## The task
Within the records below, how many lines hold the word "accel"? Only the number should be returned.

## Rendered page images
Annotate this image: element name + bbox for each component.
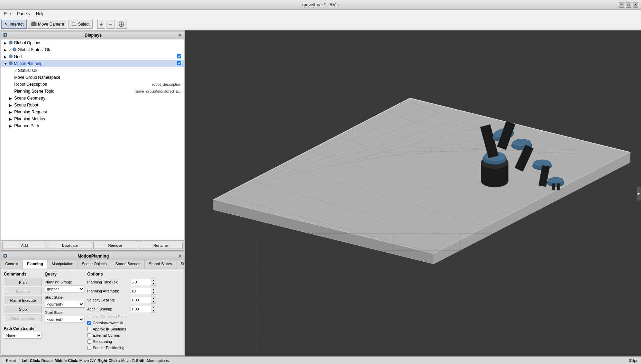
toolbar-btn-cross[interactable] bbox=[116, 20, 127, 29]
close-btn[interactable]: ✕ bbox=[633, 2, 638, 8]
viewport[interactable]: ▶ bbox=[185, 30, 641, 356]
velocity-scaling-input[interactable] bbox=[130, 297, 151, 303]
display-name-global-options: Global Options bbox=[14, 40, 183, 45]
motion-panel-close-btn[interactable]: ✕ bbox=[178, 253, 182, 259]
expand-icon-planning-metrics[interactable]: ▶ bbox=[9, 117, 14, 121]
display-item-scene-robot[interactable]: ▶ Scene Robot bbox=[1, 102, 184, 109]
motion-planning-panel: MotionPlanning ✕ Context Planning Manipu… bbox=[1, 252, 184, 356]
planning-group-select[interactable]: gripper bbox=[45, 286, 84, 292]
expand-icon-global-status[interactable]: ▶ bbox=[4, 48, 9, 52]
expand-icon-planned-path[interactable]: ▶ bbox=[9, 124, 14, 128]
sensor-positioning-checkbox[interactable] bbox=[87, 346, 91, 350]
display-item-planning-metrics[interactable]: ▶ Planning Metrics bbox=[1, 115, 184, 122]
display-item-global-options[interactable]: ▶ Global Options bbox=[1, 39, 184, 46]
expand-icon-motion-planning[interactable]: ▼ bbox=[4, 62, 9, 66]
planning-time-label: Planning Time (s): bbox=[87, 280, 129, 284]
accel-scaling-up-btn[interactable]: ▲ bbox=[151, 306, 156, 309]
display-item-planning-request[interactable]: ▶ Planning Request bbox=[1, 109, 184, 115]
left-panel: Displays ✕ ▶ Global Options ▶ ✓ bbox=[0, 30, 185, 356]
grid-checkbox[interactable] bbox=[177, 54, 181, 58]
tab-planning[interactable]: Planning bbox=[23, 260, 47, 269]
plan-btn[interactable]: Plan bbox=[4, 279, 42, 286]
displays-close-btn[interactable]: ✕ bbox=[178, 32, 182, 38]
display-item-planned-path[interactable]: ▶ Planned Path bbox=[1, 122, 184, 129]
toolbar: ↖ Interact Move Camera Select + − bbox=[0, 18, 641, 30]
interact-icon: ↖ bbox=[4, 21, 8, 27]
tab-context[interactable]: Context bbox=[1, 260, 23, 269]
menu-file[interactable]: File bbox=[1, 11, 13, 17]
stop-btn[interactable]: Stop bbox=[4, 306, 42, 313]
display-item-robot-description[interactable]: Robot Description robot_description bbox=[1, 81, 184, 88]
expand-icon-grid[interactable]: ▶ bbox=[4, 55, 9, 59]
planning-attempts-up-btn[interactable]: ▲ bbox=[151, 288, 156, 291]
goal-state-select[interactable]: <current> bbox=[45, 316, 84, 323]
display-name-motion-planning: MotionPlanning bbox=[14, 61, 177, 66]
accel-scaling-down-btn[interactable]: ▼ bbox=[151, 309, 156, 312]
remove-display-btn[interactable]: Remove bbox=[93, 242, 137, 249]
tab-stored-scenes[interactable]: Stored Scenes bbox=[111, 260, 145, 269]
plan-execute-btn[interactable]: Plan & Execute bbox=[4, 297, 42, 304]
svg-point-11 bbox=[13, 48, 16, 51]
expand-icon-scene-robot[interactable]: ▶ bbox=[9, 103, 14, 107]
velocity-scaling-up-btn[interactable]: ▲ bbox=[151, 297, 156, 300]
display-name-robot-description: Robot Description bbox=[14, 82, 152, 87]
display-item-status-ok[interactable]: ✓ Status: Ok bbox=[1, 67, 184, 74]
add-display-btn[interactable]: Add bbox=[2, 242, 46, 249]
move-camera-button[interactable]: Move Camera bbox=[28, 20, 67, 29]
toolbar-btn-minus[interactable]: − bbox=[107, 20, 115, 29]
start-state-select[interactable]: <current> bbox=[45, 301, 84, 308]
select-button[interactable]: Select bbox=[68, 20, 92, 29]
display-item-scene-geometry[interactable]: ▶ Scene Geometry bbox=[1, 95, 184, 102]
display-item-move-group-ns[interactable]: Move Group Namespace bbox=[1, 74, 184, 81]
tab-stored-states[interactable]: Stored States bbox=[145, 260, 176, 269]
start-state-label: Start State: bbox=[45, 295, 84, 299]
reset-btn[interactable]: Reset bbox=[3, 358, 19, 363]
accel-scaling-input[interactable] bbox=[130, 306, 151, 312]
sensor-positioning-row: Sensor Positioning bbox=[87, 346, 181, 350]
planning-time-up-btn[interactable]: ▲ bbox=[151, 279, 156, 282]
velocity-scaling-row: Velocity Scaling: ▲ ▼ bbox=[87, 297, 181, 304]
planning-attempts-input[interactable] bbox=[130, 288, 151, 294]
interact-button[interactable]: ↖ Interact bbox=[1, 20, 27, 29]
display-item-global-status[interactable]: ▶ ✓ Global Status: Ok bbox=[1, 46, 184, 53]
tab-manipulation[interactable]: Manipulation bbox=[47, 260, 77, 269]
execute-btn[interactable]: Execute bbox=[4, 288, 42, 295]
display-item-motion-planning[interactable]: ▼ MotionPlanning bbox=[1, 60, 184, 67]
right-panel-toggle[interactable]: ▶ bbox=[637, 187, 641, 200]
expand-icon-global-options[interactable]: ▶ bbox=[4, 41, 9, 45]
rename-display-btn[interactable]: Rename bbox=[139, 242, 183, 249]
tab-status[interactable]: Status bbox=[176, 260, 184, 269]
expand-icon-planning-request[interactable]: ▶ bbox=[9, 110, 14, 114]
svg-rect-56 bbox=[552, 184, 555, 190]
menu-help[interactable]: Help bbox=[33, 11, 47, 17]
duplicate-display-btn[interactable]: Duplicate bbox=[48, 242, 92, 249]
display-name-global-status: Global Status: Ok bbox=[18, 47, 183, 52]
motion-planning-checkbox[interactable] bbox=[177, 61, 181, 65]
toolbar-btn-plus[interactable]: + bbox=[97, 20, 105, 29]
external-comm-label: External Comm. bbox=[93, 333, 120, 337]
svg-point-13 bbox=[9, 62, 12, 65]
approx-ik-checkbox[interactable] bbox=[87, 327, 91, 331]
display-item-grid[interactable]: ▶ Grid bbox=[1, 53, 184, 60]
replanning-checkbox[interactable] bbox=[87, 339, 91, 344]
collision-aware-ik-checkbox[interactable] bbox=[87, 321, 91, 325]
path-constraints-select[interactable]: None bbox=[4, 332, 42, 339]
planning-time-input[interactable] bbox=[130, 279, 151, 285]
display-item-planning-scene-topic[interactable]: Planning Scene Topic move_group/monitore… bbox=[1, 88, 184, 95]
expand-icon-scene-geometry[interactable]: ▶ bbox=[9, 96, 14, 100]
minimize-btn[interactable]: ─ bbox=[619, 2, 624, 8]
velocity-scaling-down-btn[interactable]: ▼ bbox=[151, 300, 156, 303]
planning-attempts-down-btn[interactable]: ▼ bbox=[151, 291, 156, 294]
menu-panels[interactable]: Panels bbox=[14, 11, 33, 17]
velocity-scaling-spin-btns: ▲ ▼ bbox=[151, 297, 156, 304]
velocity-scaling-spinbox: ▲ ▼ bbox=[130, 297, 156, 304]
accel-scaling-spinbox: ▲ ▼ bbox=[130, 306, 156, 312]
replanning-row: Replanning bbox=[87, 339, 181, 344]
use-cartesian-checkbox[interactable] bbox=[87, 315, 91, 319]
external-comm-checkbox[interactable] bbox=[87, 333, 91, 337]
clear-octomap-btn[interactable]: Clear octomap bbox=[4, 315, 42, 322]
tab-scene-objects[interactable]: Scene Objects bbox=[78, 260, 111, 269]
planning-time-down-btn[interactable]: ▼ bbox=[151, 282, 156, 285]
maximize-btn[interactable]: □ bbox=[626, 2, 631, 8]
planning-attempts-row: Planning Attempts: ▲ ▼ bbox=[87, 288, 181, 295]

## Reply
4